Contradictions pervade the human experience, none more so than the yawning chasm that often exists between our awareness and our actions. We are knowledgeable creatures, indeed, our very survival depends on it. Yet, for all we know, we frequently do not act in ways that reflect our understanding.
We grasp, sometimes even with a deceptive profundity, the benefits of a healthy lifestyle, the importance of mindful, aware communication, the ethical implications of our choices. And yet society, as a whole, seems to lurch from one avoidable disaster to another, with collectively more certain appearance of wisdom than actual appearance of it in our daily lives.
Think about what seems to be the obvious. From a very young age, we are deeply impressed with the notion that playing with fire can have serious and harmful consequences. Most of us are attracted to fire in some form, be it a campfire, bonfire, fireplace, or space heater. Even in the work that I do safety is always at the forefront of my thinking, and rightfully so.

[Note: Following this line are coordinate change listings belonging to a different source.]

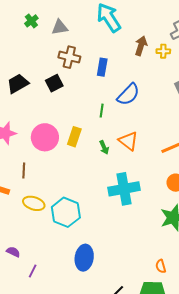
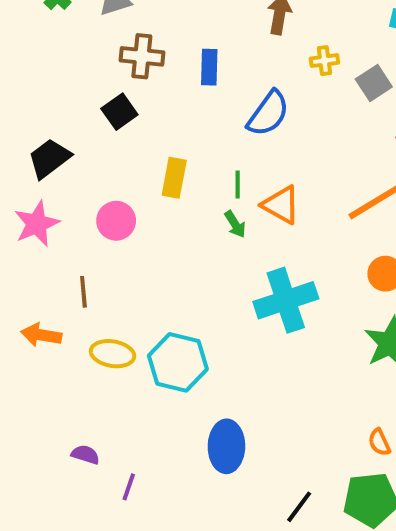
yellow cross: (163, 51) -> (324, 61), moved
black trapezoid: (18, 84) -> (49, 158), moved
green line: (102, 111) -> (238, 185), moved
pink circle: (45, 137) -> (116, 221), size x0.7
yellow rectangle: (74, 137) -> (174, 178), moved

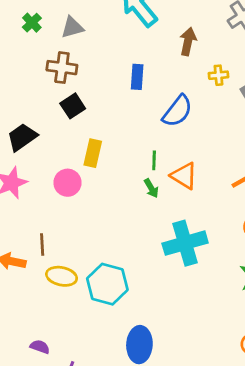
brown cross: (142, 56) -> (62, 68), moved
yellow rectangle: (174, 178) -> (93, 153), moved
brown line: (83, 292) -> (42, 245), moved

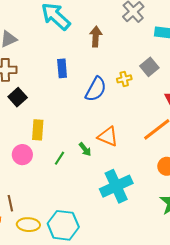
yellow cross: (218, 75) -> (124, 79), moved
green line: (154, 160) -> (60, 158), moved, turned 40

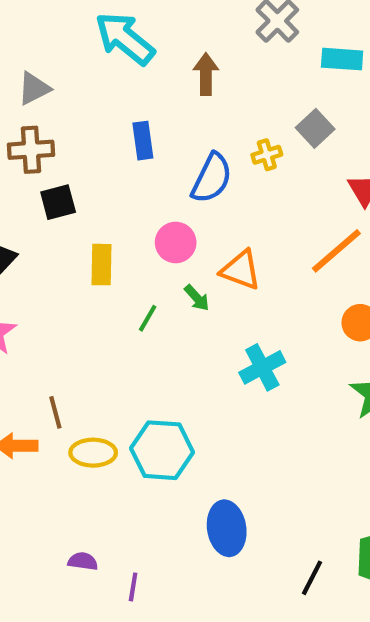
black square: (18, 97) -> (58, 202), turned 30
pink circle: (22, 155) -> (176, 242), moved
cyan cross: (116, 186) -> (262, 367), size x0.7

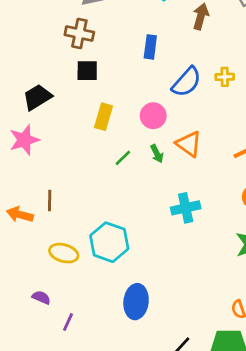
yellow ellipse: (93, 453) -> (64, 253), moved

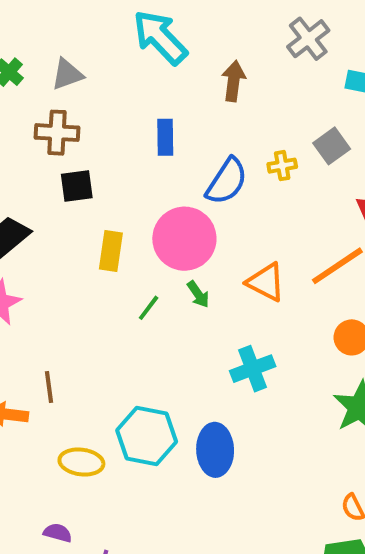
pink circle: (153, 116) -> (184, 239), size x1.6
orange triangle: (189, 144) -> (266, 282), moved
blue ellipse: (136, 302) -> (215, 450), moved

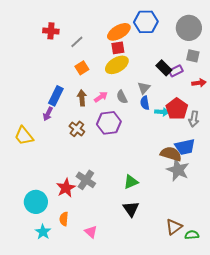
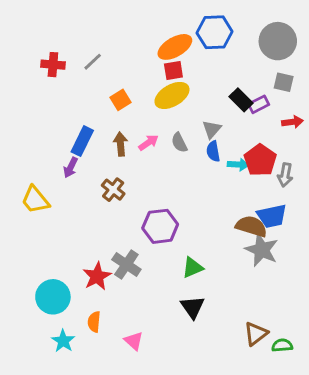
red cross: (51, 31) -> (53, 65), moved
gray line: (77, 42) -> (93, 62), moved
purple hexagon: (109, 123) -> (160, 226), moved

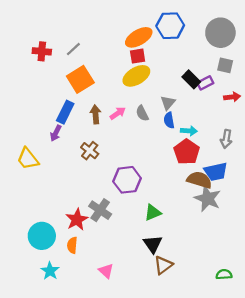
orange square: (121, 100) -> (80, 79), moved, size x1.6
red pentagon: (260, 160) -> (187, 152), moved
orange semicircle: (94, 322) -> (72, 245), moved
brown triangle: (256, 334) -> (163, 265), moved

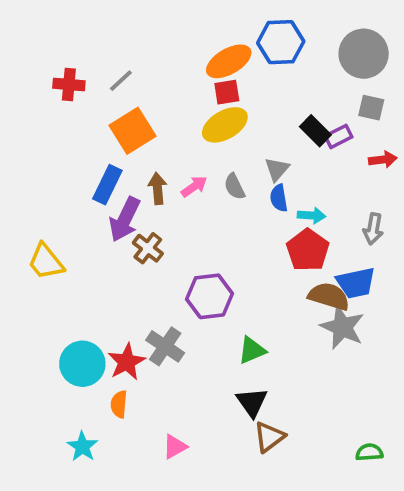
purple arrow: (56, 133) -> (125, 219), moved, size x1.6
cyan circle: (42, 236) -> (82, 364), moved
pink triangle: (106, 271) -> (175, 447), turned 49

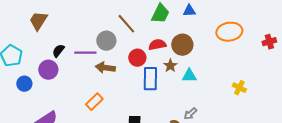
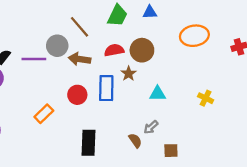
red circle: (137, 58) -> (77, 95), moved
brown arrow: (105, 68) -> (80, 59), moved
cyan triangle: (189, 76) -> (158, 94), moved

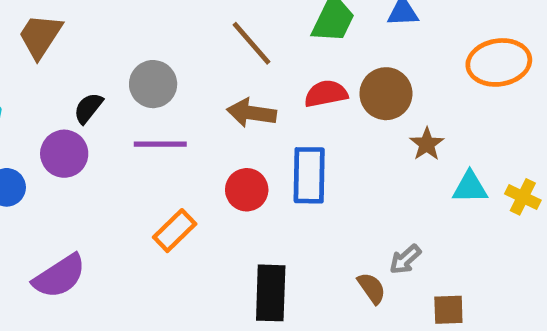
gray circle: (57, 46) -> (153, 84), moved
purple line: (34, 59) -> (160, 144), moved
brown star: (129, 74) -> (427, 144), moved
cyan triangle: (158, 94) -> (470, 187), moved

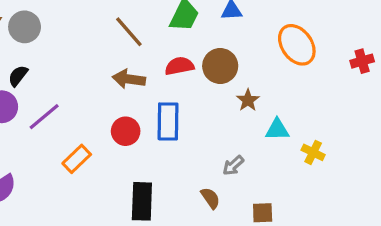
orange ellipse: (499, 62) -> (297, 45), turned 63
gray circle: (153, 84) -> (25, 27), moved
purple line: (160, 144) -> (44, 117), moved, turned -40
yellow cross: (523, 197) -> (313, 152), moved
gray arrow: (405, 259) -> (233, 165), moved

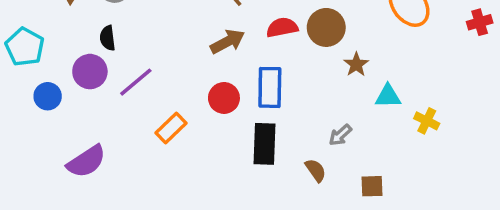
black semicircle: (18, 76) -> (108, 38), turned -45
brown arrow: (129, 79) -> (227, 42), turned 144
black rectangle: (142, 201) -> (264, 144), moved

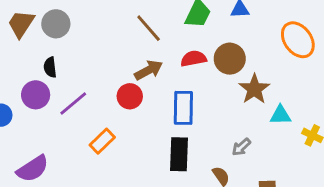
brown star: (356, 64) -> (254, 89), size x1.5
red circle: (224, 98) -> (130, 96), moved

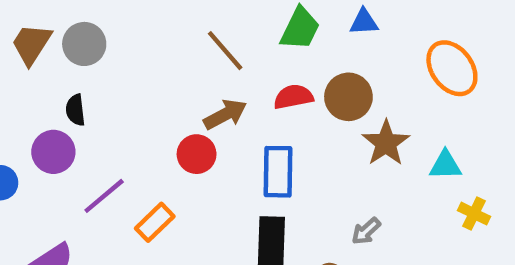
purple line: (73, 104) -> (104, 196), moved
cyan triangle: (280, 115) -> (445, 165), moved

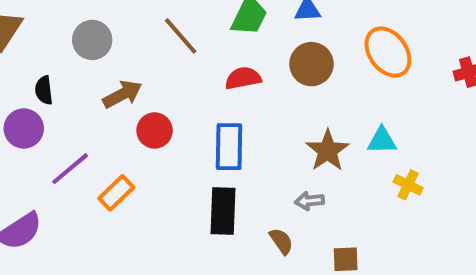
gray circle: (84, 44) -> (92, 40), moved
brown circle: (348, 97) -> (311, 64), moved
brown arrow: (225, 114) -> (122, 94), moved
brown star: (386, 143) -> (328, 151), moved
gray arrow: (366, 231) -> (309, 201), turned 36

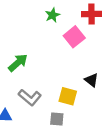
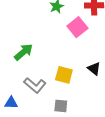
yellow square: (68, 96) -> (64, 75), moved

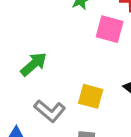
pink square: (77, 27) -> (110, 29), turned -36

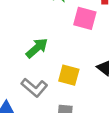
green arrow: (34, 64) -> (37, 48), moved

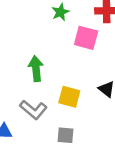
green arrow: (37, 48) -> (36, 69), turned -55

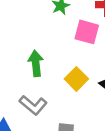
yellow square: (69, 97) -> (76, 79), moved, turned 30

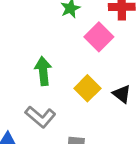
pink square: (87, 32) -> (99, 37), turned 30

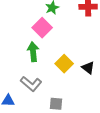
pink square: (99, 37) -> (42, 28), moved

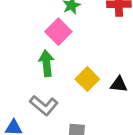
black triangle: (88, 68) -> (119, 84), turned -32

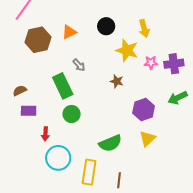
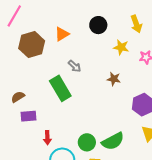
yellow star: (127, 50) -> (121, 47), size x0.7
green circle: (72, 114) -> (87, 142), moved

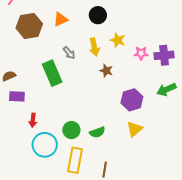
yellow arrow: (136, 24) -> (94, 47), moved
green semicircle: (113, 141) -> (97, 132), size x0.7

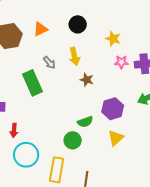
yellow star: (118, 40) -> (113, 39), moved
green circle: (71, 130) -> (73, 140), moved
green semicircle: (97, 132) -> (85, 122), moved

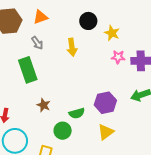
black circle: (78, 24) -> (88, 21), moved
gray arrow: (49, 62) -> (37, 43), moved
brown star: (87, 80) -> (44, 105), moved

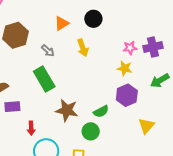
orange triangle: (40, 17) -> (62, 23), moved
yellow star: (112, 33) -> (125, 68), moved
brown star: (44, 105) -> (67, 110), size x1.6
yellow triangle: (106, 132) -> (146, 126), moved

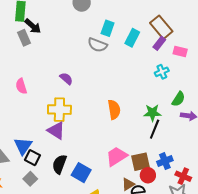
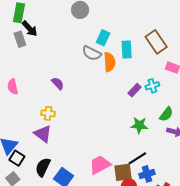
cyan rectangle: (132, 38) -> (127, 49), turned -36
purple rectangle: (159, 43) -> (135, 90), moved
yellow cross: (59, 110) -> (48, 113), size x0.6
orange semicircle: (114, 110) -> (110, 62), moved
black line: (155, 129) -> (137, 158), moved, turned 30

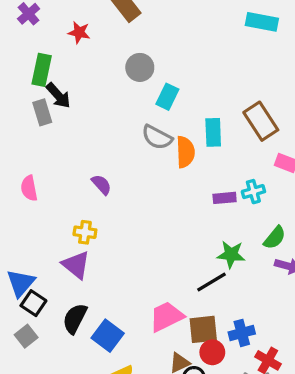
cyan rectangle: (103, 38) -> (167, 97), moved
purple rectangle: (135, 90) -> (225, 198), turned 40
black line: (137, 158) -> (212, 282), moved

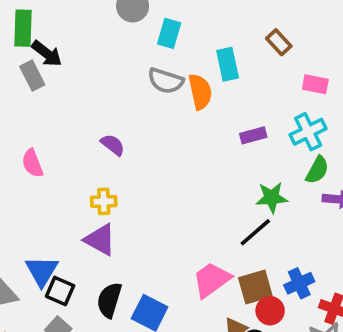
brown rectangle: (261, 121) -> (279, 42), size x0.6
cyan cross: (253, 192) -> (308, 132), moved, size x1.4

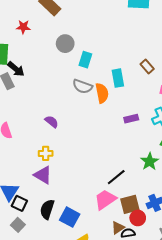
green star: (272, 197) -> (150, 162), moved, turned -30
black line: (255, 232) -> (116, 177), moved

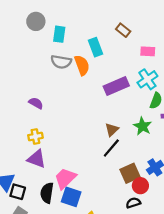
purple rectangle: (131, 119) -> (116, 86), size x1.6
pink trapezoid: (105, 200) -> (65, 178), moved
brown triangle: (118, 228) -> (112, 130), moved

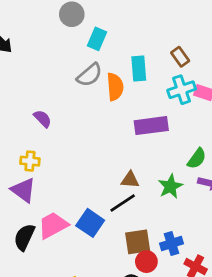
gray semicircle: (61, 62) -> (90, 75), turned -66
cyan cross: (147, 79) -> (182, 90), moved
brown triangle: (112, 130) -> (130, 180), turned 32
blue square: (71, 197) -> (90, 223), moved

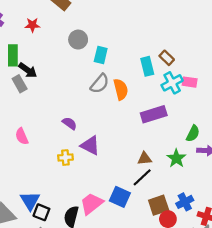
cyan rectangle: (139, 68) -> (147, 66), moved
purple triangle: (23, 190) -> (90, 145), moved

There is a clear and present danger. Yet, every year, people by the thousands lose their homes and even their lives due to fires that are remarkably similar to those that some of us, at least, seem to be often on the verge of setting.
This intrinsic disconnection has a considerable effect on how we understand and interpret our own actions and those of other people. Even though the fabric of lived experience offers a rich and finely detailed understanding of human interactions - and is a supremely good source for gathering the qualitative data that are so crucial for maintaining empathy and good human relations - it is a sincerely poor foundation upon which to build a science of human behaviour.
The only thing that makes it even partially acceptable is the fact that it is such an obviously good source for generating hypotheses. And it is from those former lived experiences (after some hefty amounts of autobiographical memory distortion) that we only rarely see the good underside of human behaviour. The handful of lived experiences that make it good enough to serve as a source for generating hypotheses truly and clearly have a bright side.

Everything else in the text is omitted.